On July 31, 2010, Bismarck Company engaged Duval Tooling Company to construct a special-purpose piece of factory machinery. Construction was begun immediately and was completed on November 1, 2010. To help finance construction, on July 31 Bismarck issued a $400,000, 3-year, 12% note payable at Wellington National Bank, on which interest is payable each July 31. $300,000 of the proceeds of the note was paid to Duval on July 31. The remainder of the proceeds was temporarily invested in short-term marketable securities (trading securities) at 10% until November 1. On November 1, Bismarck made a final $100,000 payment to Duval. Other than the note to Wellington, Bismarck's only outstanding liability at December 31, 2010, is a $30,000, 8%, 6-year note payable, dated January 1, 2007, on which interest is payable each December 31.

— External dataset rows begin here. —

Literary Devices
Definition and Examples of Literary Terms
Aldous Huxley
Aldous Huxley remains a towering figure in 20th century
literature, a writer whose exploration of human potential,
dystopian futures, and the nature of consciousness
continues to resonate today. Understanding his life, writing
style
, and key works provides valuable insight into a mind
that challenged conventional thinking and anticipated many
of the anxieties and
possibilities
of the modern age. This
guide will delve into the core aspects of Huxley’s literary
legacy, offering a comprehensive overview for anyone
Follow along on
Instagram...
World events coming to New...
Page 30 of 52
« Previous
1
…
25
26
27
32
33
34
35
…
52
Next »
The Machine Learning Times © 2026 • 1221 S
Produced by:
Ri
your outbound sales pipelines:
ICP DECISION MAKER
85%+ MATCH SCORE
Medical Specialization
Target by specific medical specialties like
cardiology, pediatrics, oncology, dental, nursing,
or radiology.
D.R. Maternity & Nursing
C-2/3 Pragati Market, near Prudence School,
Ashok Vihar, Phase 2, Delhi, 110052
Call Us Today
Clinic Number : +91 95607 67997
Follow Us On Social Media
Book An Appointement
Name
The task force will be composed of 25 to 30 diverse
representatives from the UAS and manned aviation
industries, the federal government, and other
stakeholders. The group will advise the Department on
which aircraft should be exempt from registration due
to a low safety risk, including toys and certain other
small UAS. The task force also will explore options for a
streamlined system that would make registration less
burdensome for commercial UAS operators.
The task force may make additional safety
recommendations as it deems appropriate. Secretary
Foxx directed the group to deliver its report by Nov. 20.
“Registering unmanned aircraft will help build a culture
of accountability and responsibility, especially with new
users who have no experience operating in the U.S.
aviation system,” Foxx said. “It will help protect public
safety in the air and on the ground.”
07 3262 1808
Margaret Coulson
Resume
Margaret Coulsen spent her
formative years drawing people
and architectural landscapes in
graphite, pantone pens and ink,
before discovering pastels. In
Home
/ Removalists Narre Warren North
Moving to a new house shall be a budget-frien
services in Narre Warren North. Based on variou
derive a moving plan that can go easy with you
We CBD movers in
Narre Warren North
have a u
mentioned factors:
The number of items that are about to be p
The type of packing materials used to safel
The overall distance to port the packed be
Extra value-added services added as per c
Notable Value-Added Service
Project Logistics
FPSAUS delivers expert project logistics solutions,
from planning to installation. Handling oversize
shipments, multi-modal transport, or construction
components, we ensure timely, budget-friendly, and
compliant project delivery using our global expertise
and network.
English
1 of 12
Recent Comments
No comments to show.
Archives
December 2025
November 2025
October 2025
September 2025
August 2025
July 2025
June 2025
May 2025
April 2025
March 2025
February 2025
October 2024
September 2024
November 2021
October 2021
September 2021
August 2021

(a) Calculate the interest revenue, weighted-average accumulated expenditures, avoidable interest, and total interest cost to be capitalized during 2010.
Interest revenue $ ??
Weighted-average accumulated expenditures $ ??
Avoidable interest $ ??
Interest capitalized $ ??
(b) Prepare the journal entries needed on the books of Bismarck Company at each of the following dates. (1) July 31, 2010. (2) November 1, 2010. (3) December 31, 2010.